State-of-the-art vessel segmentation methods typically require large-scale annotated datasets and suffer from severe performance degradation under domain shifts. In clinical practice, however, acquiring extensive annotations for every new scanner or protocol is unfeasible. To address this, we propose a novel framework leveraging a pre-trained Vision Foundation Model (DINOv3) adapted for volumetric vessel segmentation. We introduce a lightweight 3D Adapter for volumetric consistency, a multi-scale 3D Aggregator for hierarchical feature fusion, and Z-channel embedding to effectively bridge the gap between 2D pre-training and 3D medical modalities, enabling the model to capture continuous vascular structures from limited data. We validated our method on the TopCoW (in-domain) and Lausanne (out-of-distribution) datasets. In the extreme few-shot regime with 5 training samples, our method achieved a Dice score of 43.42%, marking a 30% relative improvement over the state-of-the-art nnU-Net (33.41%) and outperforming other Transformer-based baselines, such as SwinUNETR and UNETR, by up to 45%. Furthermore, in the out-of-distribution setting, our model demonstrated superior robustness, achieving a 50% relative improvement over nnU-Net (21.37% vs. 14.22%), which suffered from severe domain overfitting. Ablation studies confirmed that our 3D adaptation mechanism and multi-scale aggregation strategy are critical for vascular continuity and robustness. Our results suggest foundation models offer a viable cold-start solution, improving clinical reliability under data scarcity or domain shifts.

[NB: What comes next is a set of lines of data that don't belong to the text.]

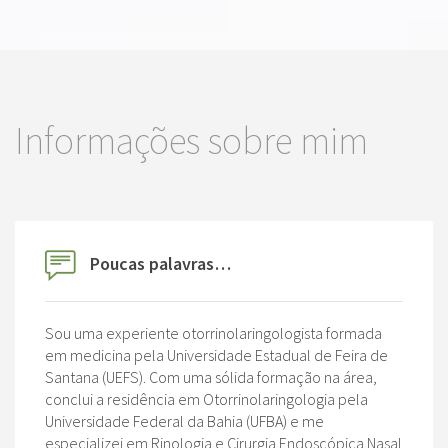
Informações sobre mim
Poucas palavras…
Sou uma experiente otorrinolaringologista formada
em medicina pela Universidade Estadual de Feira de
Santana (UEFS). Com uma sólida formação na área,
conclui a residência em Otorrinolaringologia pela
Universidade Federal da Bahia (UFBA) e me
especializei em Rinologia e Cirurgia Endoscópica Nasal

Paper Structure (12 sections, 6 equations, 3 figures, 2 tables)

This paper contains 12 sections, 6 equations, 3 figures, 2 tables.

Figures (3)

  • Figure 1: Overview of the proposed framework. (a) The overall architecture leverages a frozen 2D DINOv3 backbone to extract semantic features, while a parallel Lightweight 3D Adapter captures high-frequency volumetric details. (b) The 3D Aggregator fuses these multi-scale features via factorized slice and global spatial attention. (c) The decoupled convolution block within the 3D Adapter efficiently models spatial and inter-slice dependencies.

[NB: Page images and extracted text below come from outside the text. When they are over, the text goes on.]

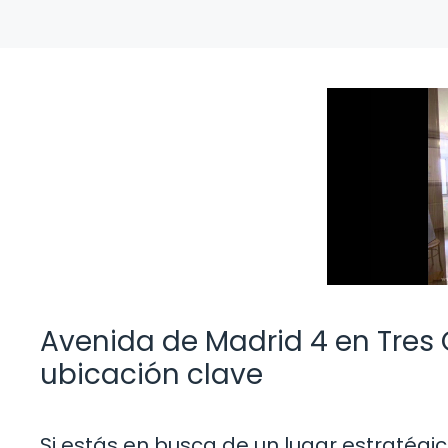
Avenida de Madrid 4 en Tres
ubicación clave
Si estás en busca de un lugar estratégi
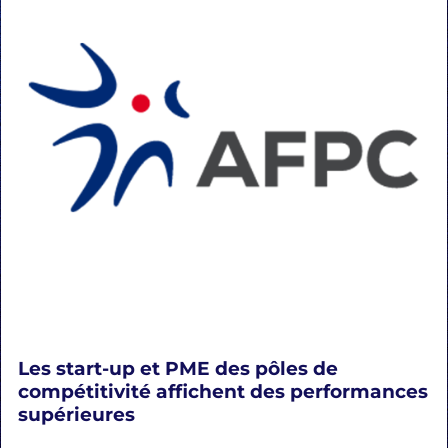
Les start-up et PME des pôles de
compétitivité affichent des performances
supérieures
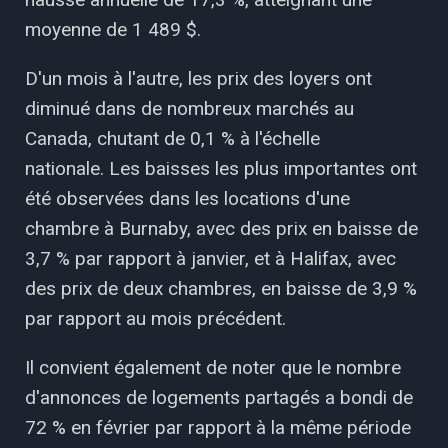
moyenne de 1 489 $.
D'un mois à l'autre, les prix des loyers ont
diminué dans de nombreux marchés au
Canada, chutant de 0,1 % à l'échelle
nationale. Les baisses les plus importantes ont
été observées dans les locations d'une
chambre à Burnaby, avec des prix en baisse de
3,7 % par rapport à janvier, et à Halifax, avec
des prix de deux chambres, en baisse de 3,9 %
par rapport au mois précédent.
Il convient également de noter que le nombre
d'annonces de logements partagés a bondi de
72 % en février par rapport à la même période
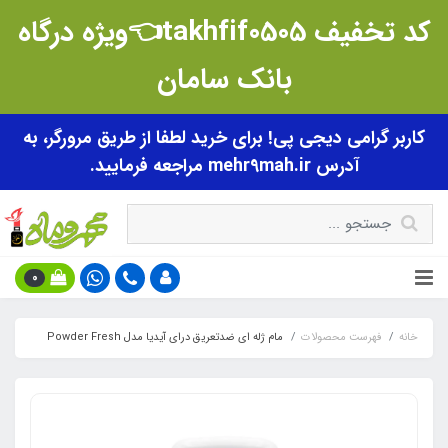
کد تخفیف takhfif0505👈ویژه درگاه
بانک سامان
کاربر گرامی دیجی پی! برای خرید لطفا از طریق مرورگر، به
آدرس mehr9mah.ir مراجعه فرمایید.
0
خانه
فهرست محصولات
مام ژله ای ضدتعریق درای آیدیا مدل Powder Fresh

  • Figure 2: Label efficiency analysis on the TopCoW (ID) dataset. We plot the Dice score (test set) against the number of training samples (log scale). Our method (red) demonstrates superior performance in the few-shot regime ($N \le 9$), achieving a 30.0% relative improvement over nnU-Net at 5 samples. Furthermore, our method consistently outperforms all other baselines (SwinUNETR, UNETR, 3D U-Net) by a substantial margin across all data regimes, as these models fail to generalize even with full supervision ($<40\%$ Dice). While nnU-Net recovers capacity in the high-data regime, our approach remains the most robust solution under label scarcity.

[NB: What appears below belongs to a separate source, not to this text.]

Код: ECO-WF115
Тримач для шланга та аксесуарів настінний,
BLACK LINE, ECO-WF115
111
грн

  • Figure 3: Qualitative comparison on the unseen OOD Lausanne dataset (trained on 5 TopCoW subjects). Samples were randomly selected to ensure unbiased evaluation. Top Row: A 2D slice where nnU-Net fails due to domain shift, while our method correctly delineates the vessel. Bottom Row: 3D rendering of a different subject; the baseline produces fragmented results (blue circle), while our method preserves vascular connectivity (green circle).